> _WORK ORDER_
Could you give the records below again exactly, without the pictures?

> _RECORDS FOR THIS TASK_

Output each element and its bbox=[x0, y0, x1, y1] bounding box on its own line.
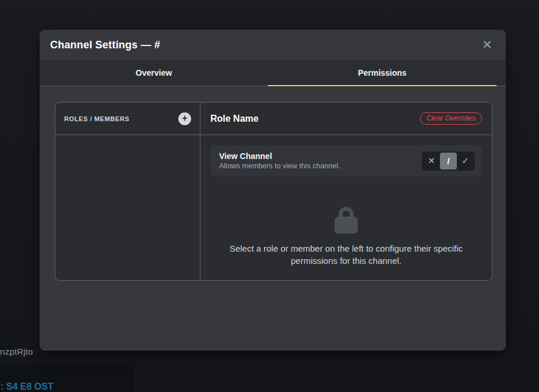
tab-permissions[interactable]: Permissions bbox=[268, 60, 496, 86]
roles-members-panel: ROLES / MEMBERS + bbox=[55, 103, 200, 280]
tab-overview-label: Overview bbox=[136, 68, 172, 77]
tab-bar: Overview Permissions bbox=[40, 60, 506, 86]
lock-body bbox=[334, 217, 358, 234]
channel-settings-modal: Channel Settings — # ✕ Overview Permissi… bbox=[40, 30, 506, 351]
allow-toggle-button[interactable]: ✓ bbox=[457, 153, 474, 169]
permissions-panels: ROLES / MEMBERS + Role Name Clear Overri… bbox=[55, 102, 492, 281]
check-icon: ✓ bbox=[462, 156, 469, 166]
background-partial-text: nzptRjto bbox=[0, 347, 33, 356]
permission-text: View Channel Allows members to view this… bbox=[219, 151, 340, 171]
role-permissions-panel: Role Name Clear Overrides View Channel A… bbox=[200, 103, 492, 280]
tab-permissions-label: Permissions bbox=[358, 68, 406, 77]
roles-members-list[interactable] bbox=[55, 135, 200, 280]
slash-icon: / bbox=[447, 156, 449, 166]
plus-icon: + bbox=[182, 114, 187, 123]
role-name-heading: Role Name bbox=[210, 114, 259, 124]
passthrough-toggle-button[interactable]: / bbox=[440, 153, 457, 169]
background-link-text[interactable]: : S4 E8 OST bbox=[1, 382, 54, 392]
roles-members-header: ROLES / MEMBERS + bbox=[55, 103, 200, 135]
permission-toggle-group: ✕ / ✓ bbox=[422, 151, 475, 171]
lock-icon bbox=[334, 207, 358, 234]
empty-state: Select a role or member on the left to c… bbox=[200, 207, 492, 267]
clear-overrides-button[interactable]: Clear Overrides bbox=[420, 112, 482, 125]
role-permissions-header: Role Name Clear Overrides bbox=[200, 103, 492, 135]
role-permissions-content: View Channel Allows members to view this… bbox=[200, 135, 492, 280]
permission-name: View Channel bbox=[219, 151, 340, 161]
deny-x-icon: ✕ bbox=[428, 156, 435, 166]
tab-overview[interactable]: Overview bbox=[40, 60, 268, 86]
empty-state-message: Select a role or member on the left to c… bbox=[218, 242, 474, 267]
modal-titlebar: Channel Settings — # ✕ bbox=[40, 30, 506, 60]
roles-members-label: ROLES / MEMBERS bbox=[64, 115, 129, 122]
modal-title: Channel Settings — # bbox=[50, 39, 160, 51]
close-icon[interactable]: ✕ bbox=[479, 37, 495, 53]
modal-body: ROLES / MEMBERS + Role Name Clear Overri… bbox=[40, 86, 506, 351]
add-role-button[interactable]: + bbox=[178, 112, 191, 125]
deny-toggle-button[interactable]: ✕ bbox=[423, 153, 440, 169]
permission-description: Allows members to view this channel. bbox=[219, 162, 340, 171]
permission-row-view-channel: View Channel Allows members to view this… bbox=[210, 145, 482, 176]
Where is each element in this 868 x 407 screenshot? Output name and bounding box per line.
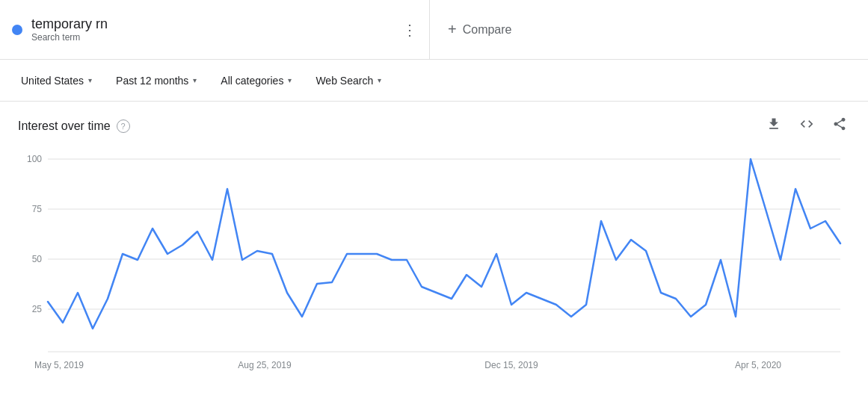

> _ANSWER BOX_
Output each element and its bbox=[x0, y0, x1, y1] bounding box on its own line.
tab-permissions[interactable]: Permissions bbox=[268, 60, 496, 86]
roles-members-panel: ROLES / MEMBERS + bbox=[55, 103, 200, 280]
tab-overview-label: Overview bbox=[136, 68, 172, 77]
tab-bar: Overview Permissions bbox=[40, 60, 506, 86]
lock-body bbox=[334, 217, 358, 234]
channel-settings-modal: Channel Settings — # ✕ Overview Permissi… bbox=[40, 30, 506, 351]
allow-toggle-button[interactable]: ✓ bbox=[457, 153, 474, 169]
permissions-panels: ROLES / MEMBERS + Role Name Clear Overri… bbox=[55, 102, 492, 281]
check-icon: ✓ bbox=[462, 156, 469, 166]
background-partial-text: nzptRjto bbox=[0, 347, 33, 356]
permission-text: View Channel Allows members to view this… bbox=[219, 151, 340, 171]
role-permissions-panel: Role Name Clear Overrides View Channel A… bbox=[200, 103, 492, 280]
tab-permissions-label: Permissions bbox=[358, 68, 406, 77]
roles-members-list[interactable] bbox=[55, 135, 200, 280]
slash-icon: / bbox=[447, 156, 449, 166]
plus-icon: + bbox=[182, 114, 187, 123]
role-name-heading: Role Name bbox=[210, 114, 259, 124]
passthrough-toggle-button[interactable]: / bbox=[440, 153, 457, 169]
background-link-text[interactable]: : S4 E8 OST bbox=[1, 382, 54, 392]
roles-members-header: ROLES / MEMBERS + bbox=[55, 103, 200, 135]
permission-toggle-group: ✕ / ✓ bbox=[422, 151, 475, 171]
lock-icon bbox=[334, 207, 358, 234]
empty-state: Select a role or member on the left to c… bbox=[200, 207, 492, 267]
clear-overrides-button[interactable]: Clear Overrides bbox=[420, 112, 482, 125]
role-permissions-header: Role Name Clear Overrides bbox=[200, 103, 492, 135]
role-permissions-content: View Channel Allows members to view this… bbox=[200, 135, 492, 280]
permission-name: View Channel bbox=[219, 151, 340, 161]
deny-x-icon: ✕ bbox=[428, 156, 435, 166]
tab-overview[interactable]: Overview bbox=[40, 60, 268, 86]
empty-state-message: Select a role or member on the left to c… bbox=[218, 242, 474, 267]
modal-titlebar: Channel Settings — # ✕ bbox=[40, 30, 506, 60]
roles-members-label: ROLES / MEMBERS bbox=[64, 115, 129, 122]
modal-title: Channel Settings — # bbox=[50, 39, 160, 51]
close-icon[interactable]: ✕ bbox=[479, 37, 495, 53]
modal-body: ROLES / MEMBERS + Role Name Clear Overri… bbox=[40, 86, 506, 351]
add-role-button[interactable]: + bbox=[178, 112, 191, 125]
deny-toggle-button[interactable]: ✕ bbox=[423, 153, 440, 169]
permission-description: Allows members to view this channel. bbox=[219, 162, 340, 171]
permission-row-view-channel: View Channel Allows members to view this… bbox=[210, 145, 482, 176]
Where is each element in this 868 x 407 screenshot? Output name and bounding box per line.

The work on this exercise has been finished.